• _What needs to be done_: What lines in the entries below contain the word "collective"? Copy all of them.

• _Records_:

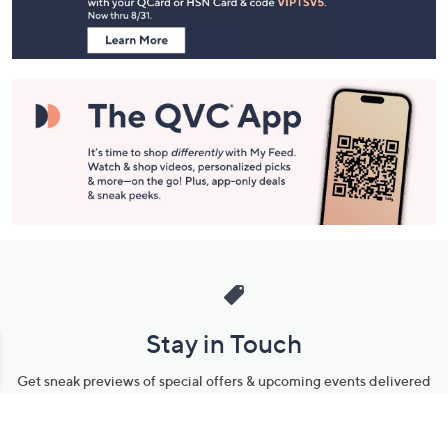
Information
Stay in Touch
Get sneak previews of special offers & upcoming events delivered
to your inbox.
Email
Sign Up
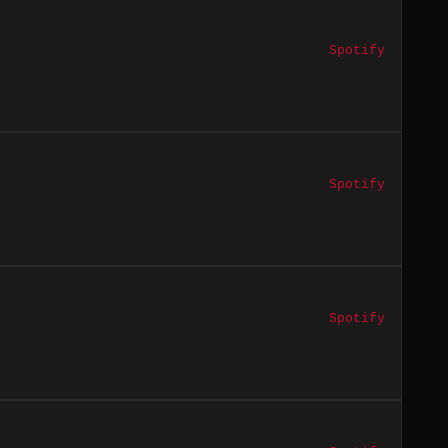
Spotify
Spotify
Spotify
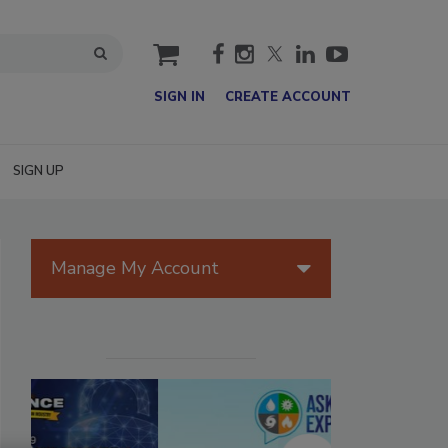
cart
SIGN IN
CREATE ACCOUNT
SIGN UP
Manage My Account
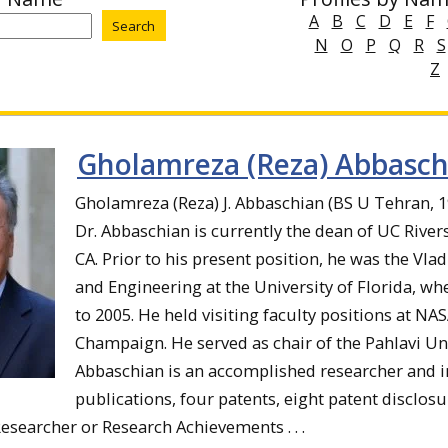
A
B
C
D
E
F
N
O
P
Q
R
S
Z
Gholamreza (Reza) Abbasch
Gholamreza (Reza) J. Abbaschian (BS U Tehran, 
Dr. Abbaschian is currently the dean of UC River
CA. Prior to his present position, he was the Vla
and Engineering at the University of Florida, w
to 2005. He held visiting faculty positions at NAS
Champaign. He served as chair of the Pahlavi Univ
Abbaschian is an accomplished researcher and in
publications, four patents, eight patent disclosu
esearcher or Research Achievements . . .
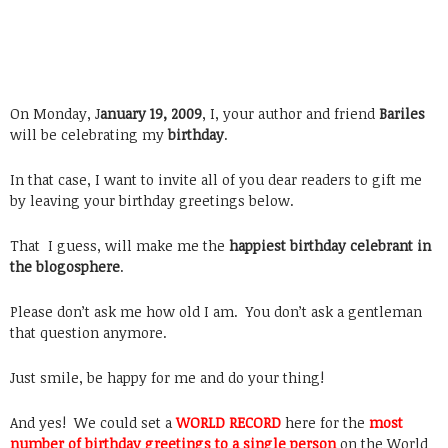
On Monday, J
anuary 19, 2009
, I, your author and friend
Bariles
will be celebrating my
birthday
.
In that case, I want to invite all of you dear readers to gift me
by leaving your birthday greetings below.
That I guess, will make me the
happiest birthday celebrant in
the blogosphere
.
Please don’t ask me how old I am. You don’t ask a gentleman
that question anymore.
Just smile, be happy for me and do your thing!
And yes! We could set a
WORLD RECORD
here for the
most
number of birthday greetings to a single person
on the World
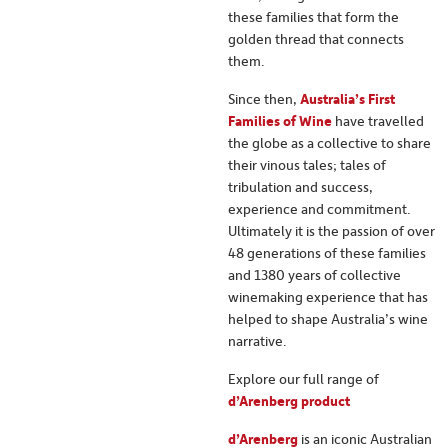
these families that form the
golden thread that connects
them.
Since then,
Australia’s First
Families of Wine
have travelled
the globe as a collective to share
their vinous tales; tales of
tribulation and success,
experience and commitment.
Ultimately it is the passion of over
48 generations of these families
and 1380 years of collective
winemaking experience that has
helped to shape Australia’s wine
narrative.
Explore our full range of
d’Arenberg product
d’Arenberg
is an iconic Australian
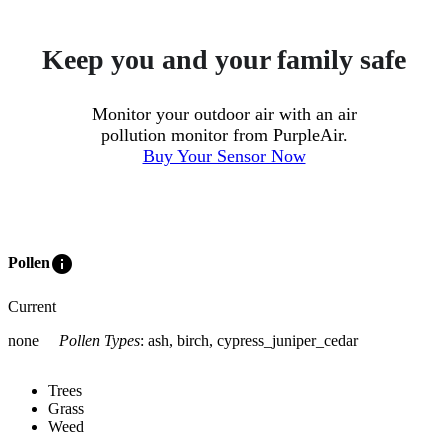
Keep you and your family safe
Monitor your outdoor air with an air
pollution monitor from PurpleAir.
Buy Your Sensor Now
info
Pollen
Current
none
Pollen Types
:
ash, birch, cypress_juniper_cedar
Trees
Grass
Weed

• _Written reply_:
the globe as a collective to share
and 1380 years of collective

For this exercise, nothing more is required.